§ **DATA RECORDS**:
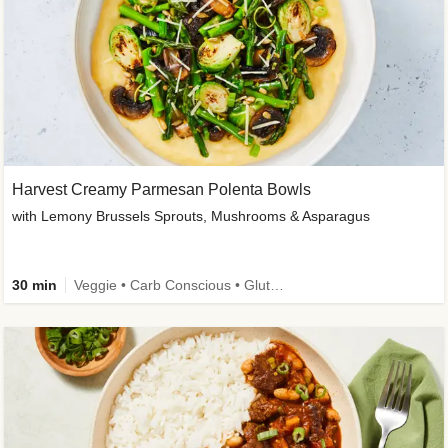
Harvest Creamy Parmesan Polenta Bowls
with Lemony Brussels Sprouts, Mushrooms & Asparagus
30 min
Veggie • Carb Conscious • Gluten-Free Friendly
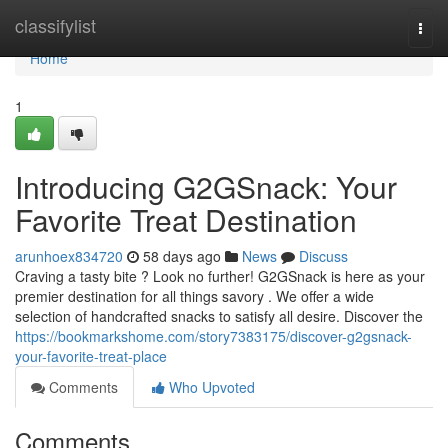
Home
classifylist
Togg
navi
Home
1
Introducing G2GSnack: Your
Favorite Treat Destination
arunhoex834720
58 days ago
News
Discuss
Craving a tasty bite ? Look no further! G2GSnack is here as your
premier destination for all things savory . We offer a wide
selection of handcrafted snacks to satisfy all desire. Discover the
https://bookmarkshome.com/story7383175/discover-g2gsnack-
your-favorite-treat-place
Comments
Who Upvoted
Comments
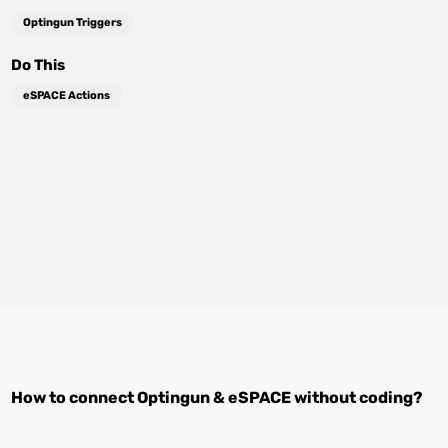
Optingun Triggers
Do This
eSPACE Actions
How to connect
Optingun
&
eSPACE
without coding?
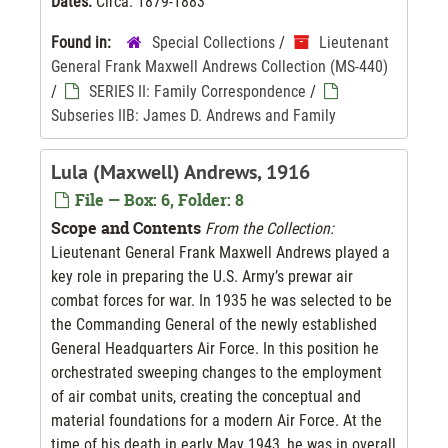
Dates:
Circa. 1879-1883
Found in:
Special Collections
/
Lieutenant
General Frank Maxwell Andrews Collection (MS-440)
/
SERIES II: Family Correspondence
/
Subseries IIB: James D. Andrews and Family
Lula (Maxwell) Andrews, 1916
File — Box: 6, Folder: 8
Scope and Contents
From the Collection:
Lieutenant General Frank Maxwell Andrews played a
key role in preparing the U.S. Army’s prewar air
combat forces for war. In 1935 he was selected to be
the Commanding General of the newly established
General Headquarters Air Force. In this position he
orchestrated sweeping changes to the employment
of air combat units, creating the conceptual and
material foundations for a modern Air Force. At the
time of his death in early May 1943, he was in overall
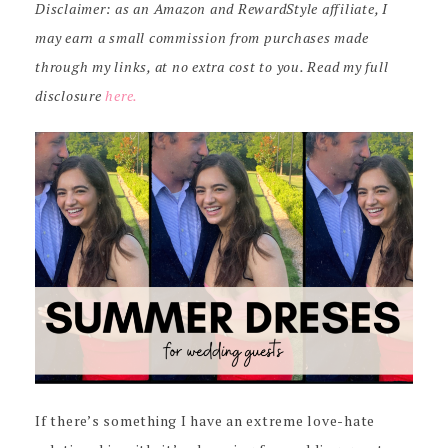
Disclaimer: as an Amazon and RewardStyle affiliate, I
may earn a small commission from purchases made
through my links, at no extra cost to you. Read my full
disclosure
here.
If there’s something I have an extreme love-hate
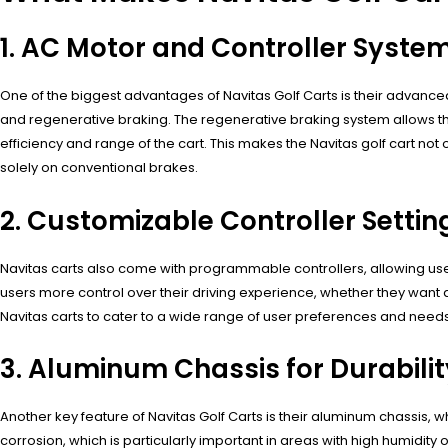
1. AC Motor and Controller Syste
One of the biggest advantages of Navitas Golf Carts is their advance
and regenerative braking. The regenerative braking system allows the 
efficiency and range of the cart. This makes the Navitas golf cart not
solely on conventional brakes.
2. Customizable Controller Settin
Navitas carts also come with programmable controllers, allowing users 
users more control over their driving experience, whether they want a f
Navitas carts to cater to a wide range of user preferences and need
3. Aluminum Chassis for Durabilit
Another key feature of Navitas Golf Carts is their aluminum chassis, w
corrosion, which is particularly important in areas with high humidity o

§ **WHAT YOU SHOULD DO**: From the material above, reproduce everything verbatim except the pictures.

§ **TASK RESULT**:
Harvest Creamy Parmesan Polenta Bowls
with Lemony Brussels Sprouts, Mushrooms & Asparagus
30 min
Veggie • Carb Conscious • Gluten-Free Friendly
Home
classifylist
Togg
navi
Home
1
Introducing G2GSnack: Your
Favorite Treat Destination
arunhoex834720
58 days ago
News
Discuss
Craving a tasty bite ? Look no further! G2GSnack is here as your
premier destination for all things savory . We offer a wide
selection of handcrafted snacks to satisfy all desire. Discover the
https://bookmarkshome.com/story7383175/discover-g2gsnack-
your-favorite-treat-place
Comments
Who Upvoted
Comments
Optingun Triggers
Do This
eSPACE Actions
How to connect
Optingun
&
eSPACE
without coding?
Dates:
Circa. 1879-1883
Found in:
Special Collections
/
Lieutenant
General Frank Maxwell Andrews Collection (MS-440)
/
SERIES II: Family Correspondence
/
Subseries IIB: James D. Andrews and Family
Lula (Maxwell) Andrews, 1916
File — Box: 6, Folder: 8
Scope and Contents
From the Collection:
Lieutenant General Frank Maxwell Andrews played a
key role in preparing the U.S. Army’s prewar air
combat forces for war. In 1935 he was selected to be
the Commanding General of the newly established
General Headquarters Air Force. In this position he
orchestrated sweeping changes to the employment
of air combat units, creating the conceptual and
material foundations for a modern Air Force. At the
time of his death in early May 1943, he was in overall
Disclaimer: as an Amazon and RewardStyle affiliate, I
may earn a small commission from purchases made
through my links, at no extra cost to you. Read my full
disclosure
here.
If there’s something I have an extreme love-hate
1. AC Motor and Controller Syste
One of the biggest advantages of Navitas Golf Carts is their advance
and regenerative braking. The regenerative braking system allows the 
efficiency and range of the cart. This makes the Navitas golf cart not
solely on conventional brakes.
2. Customizable Controller Settin
Navitas carts also come with programmable controllers, allowing users 
users more control over their driving experience, whether they want a f
Navitas carts to cater to a wide range of user preferences and need
3. Aluminum Chassis for Durabilit
Another key feature of Navitas Golf Carts is their aluminum chassis, w
corrosion, which is particularly important in areas with high humidity o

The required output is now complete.